Exercise brief |
Where the word "have" occurs in a line of the listing below, copy that line.

:::

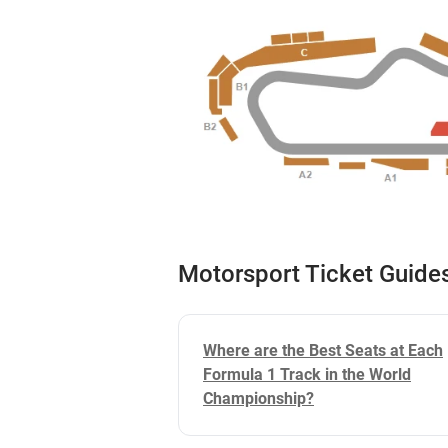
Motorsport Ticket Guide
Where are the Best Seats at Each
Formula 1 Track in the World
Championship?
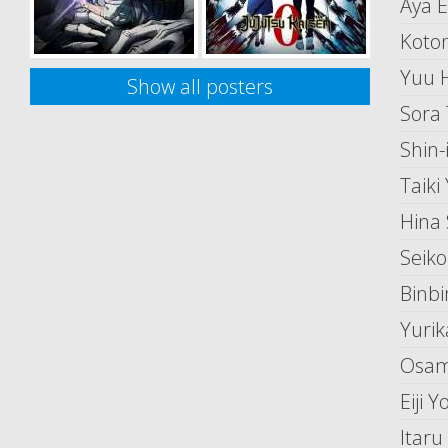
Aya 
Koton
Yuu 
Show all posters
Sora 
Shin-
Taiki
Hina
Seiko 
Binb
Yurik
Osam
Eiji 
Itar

:::

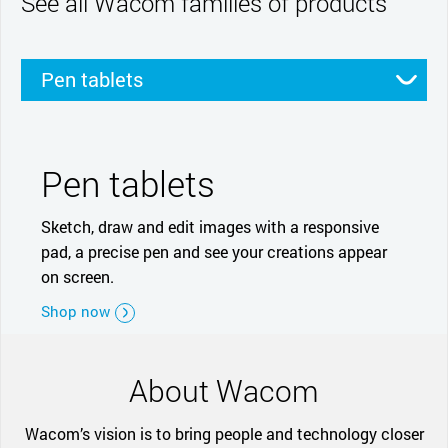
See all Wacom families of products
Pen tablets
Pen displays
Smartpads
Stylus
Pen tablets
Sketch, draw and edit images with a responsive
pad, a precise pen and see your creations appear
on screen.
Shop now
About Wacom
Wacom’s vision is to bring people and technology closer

:::

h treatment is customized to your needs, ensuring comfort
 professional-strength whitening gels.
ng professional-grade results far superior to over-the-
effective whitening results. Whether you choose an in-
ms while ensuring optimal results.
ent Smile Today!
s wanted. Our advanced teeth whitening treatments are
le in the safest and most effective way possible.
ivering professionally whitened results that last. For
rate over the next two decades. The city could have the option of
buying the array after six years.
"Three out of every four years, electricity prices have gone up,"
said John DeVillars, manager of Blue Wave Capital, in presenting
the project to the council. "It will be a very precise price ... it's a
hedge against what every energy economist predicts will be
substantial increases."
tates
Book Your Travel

:::

Finished exercise |
rate over the next two decades. The city could have the option of
"Three out of every four years, electricity prices have gone up,"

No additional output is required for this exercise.